Show and Tell

This is the TensorFlow implementation of Show and Tell. Made by Aritra Roy Gosthipaty using Weights & Biases
Aritra Roy Gosthipaty


Check out the Kaggle Notebook

A few years ago, if someone claimed that we will have virtual assistants who would be able to correctly describe a scenery presented to them, people would have laughed it off. As machine learning slowly ventured into deep learning, opening up endless possibilities, ideas which we could never have dreamt off started seeming possible. One of those ideas is depicted in Show and Tell: A Neural Image Caption Generator by Vinyals et al. In the paper, the authors have suggested an end to end solution to an image caption generator. Previous to this paper, all that was proposed for this task involved independent task optimization (vision and natural language) and then hand-engineered stitching of these independent tasks.

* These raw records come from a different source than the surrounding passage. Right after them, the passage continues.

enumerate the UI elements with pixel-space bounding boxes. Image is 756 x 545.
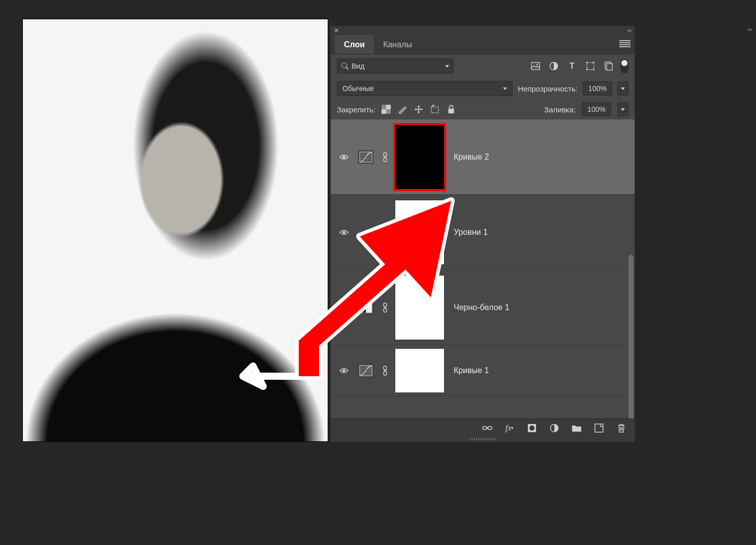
filter-type-icon[interactable]: T [568, 62, 577, 71]
scrollbar-thumb[interactable] [628, 255, 634, 418]
filter-type-select[interactable]: Вид [337, 58, 454, 74]
link-layers-icon[interactable] [482, 423, 492, 433]
lock-transparency-icon[interactable] [382, 105, 391, 114]
svg-rect-7 [593, 69, 594, 70]
eye-icon [339, 229, 349, 235]
link-icon[interactable] [381, 366, 390, 376]
canvas-document[interactable] [23, 19, 328, 441]
chevron-down-icon [503, 87, 507, 90]
blend-row: Обычные Непрозрачность: 100% [331, 78, 635, 99]
adjustment-thumb-curves[interactable] [358, 150, 373, 164]
tab-layers[interactable]: Слои [335, 35, 374, 54]
layer-mask-thumb[interactable] [395, 275, 445, 340]
panel-resize-grip[interactable] [331, 437, 635, 442]
svg-point-39 [529, 426, 534, 431]
svg-rect-4 [586, 62, 588, 64]
svg-rect-26 [360, 302, 366, 313]
opacity-stepper[interactable] [617, 81, 628, 96]
add-mask-icon[interactable] [527, 423, 537, 433]
collapse-panels-icon[interactable]: ‹‹ [747, 25, 752, 33]
lock-label: Закрепить: [337, 105, 375, 114]
scrollbar[interactable] [628, 255, 634, 418]
panel-footer: fx▾ [331, 418, 635, 437]
fill-value[interactable]: 100% [582, 102, 611, 116]
layer-row[interactable]: Черно-белое 1 [331, 270, 635, 345]
link-icon[interactable] [381, 227, 390, 237]
svg-rect-12 [386, 109, 391, 114]
new-group-icon[interactable] [572, 423, 582, 433]
visibility-toggle[interactable] [336, 368, 352, 374]
fill-label: Заливка: [544, 105, 576, 114]
opacity-value[interactable]: 100% [583, 81, 612, 96]
adjustment-thumb-bw[interactable] [358, 301, 373, 314]
svg-rect-6 [586, 69, 588, 70]
search-icon [341, 63, 349, 70]
svg-point-20 [342, 231, 345, 233]
link-icon[interactable] [381, 302, 390, 313]
opacity-label: Непрозрачность: [518, 84, 578, 93]
svg-point-24 [342, 306, 345, 309]
svg-rect-0 [531, 63, 540, 70]
panel-menu-icon[interactable] [619, 40, 631, 47]
filter-image-icon[interactable] [531, 62, 540, 71]
lock-all-icon[interactable] [447, 105, 456, 114]
lock-paint-icon[interactable] [398, 105, 407, 114]
filter-adjustment-icon[interactable] [549, 62, 558, 71]
blend-mode-select[interactable]: Обычные [337, 81, 513, 96]
layer-row[interactable]: Уровни 1 [331, 195, 635, 270]
filter-shape-icon[interactable] [586, 62, 595, 71]
collapse-icon[interactable]: ‹‹ [627, 27, 632, 34]
layer-name[interactable]: Уровни 1 [454, 228, 488, 237]
svg-rect-9 [607, 64, 612, 70]
lock-artboard-icon[interactable] [430, 105, 439, 114]
lock-position-icon[interactable] [414, 105, 423, 114]
filter-icons: T [531, 62, 613, 71]
layer-row[interactable]: Кривые 2 [331, 119, 635, 195]
visibility-toggle[interactable] [336, 154, 352, 160]
svg-rect-11 [382, 105, 386, 109]
layer-mask-thumb[interactable] [395, 200, 445, 265]
eye-icon [339, 368, 349, 374]
svg-rect-41 [595, 424, 603, 432]
new-layer-icon[interactable] [594, 423, 604, 433]
link-icon[interactable] [381, 152, 390, 162]
panel-titlebar: ✕ ‹‹ [331, 26, 635, 35]
svg-point-15 [342, 156, 345, 158]
new-adjustment-icon[interactable] [549, 423, 559, 433]
close-icon[interactable]: ✕ [334, 27, 339, 34]
layer-name[interactable]: Черно-белое 1 [454, 303, 510, 312]
svg-point-30 [342, 369, 345, 372]
fx-icon[interactable]: fx▾ [505, 423, 515, 433]
visibility-toggle[interactable] [336, 305, 352, 311]
chevron-down-icon [445, 65, 449, 68]
lock-row: Закрепить: Заливка: 100% [331, 99, 635, 119]
layer-row[interactable]: Кривые 1 [331, 345, 635, 396]
fill-stepper[interactable] [617, 102, 628, 116]
svg-rect-13 [431, 107, 438, 113]
document-image-fg [23, 279, 328, 441]
delete-layer-icon[interactable] [616, 423, 626, 433]
eye-icon [339, 305, 349, 311]
layers-list: Кривые 2 Уровни 1 Черно-белое 1 К [331, 119, 635, 418]
svg-rect-14 [448, 109, 454, 113]
eye-icon [339, 154, 349, 160]
layer-name[interactable]: Кривые 1 [454, 366, 489, 375]
tab-channels[interactable]: Каналы [374, 35, 421, 54]
filter-toggle[interactable] [620, 59, 628, 73]
blend-mode-value: Обычные [342, 84, 374, 93]
svg-rect-3 [587, 63, 594, 70]
svg-rect-5 [593, 62, 594, 64]
layer-mask-thumb[interactable] [395, 348, 445, 393]
adjustment-thumb-curves[interactable] [358, 364, 373, 377]
filter-smartobject-icon[interactable] [604, 62, 613, 71]
svg-point-1 [536, 64, 538, 65]
visibility-toggle[interactable] [336, 229, 352, 235]
filter-type-label: Вид [352, 62, 364, 70]
layer-name[interactable]: Кривые 2 [454, 153, 489, 162]
filter-row: Вид T [331, 54, 635, 78]
panel-tabs: Слои Каналы [331, 35, 635, 54]
layer-mask-thumb[interactable] [395, 125, 445, 190]
layers-panel: ✕ ‹‹ Слои Каналы Вид T [330, 25, 635, 442]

This paper takes its inspiration from Neural Machine Translation, where an encoder trains on a sequence in a given language and produces a fixed-length representation for a decoder, that spits a sequence in another language. Stemming from this idea, the authors have used a vision feature extractor as the encoder and a sequence model as the decoder.

📜Reading the paper

It is quite fascinating to get hold of an academic paper, which upon reading makes you guarantee that you yourself could have come up with the proposed idea. At that very moment, you think of how simple yet powerful an idea can be. Show and Tell: A Neural Image Caption Generator is one such amazing paper that has opened the gates of deep learning research for image caption generator.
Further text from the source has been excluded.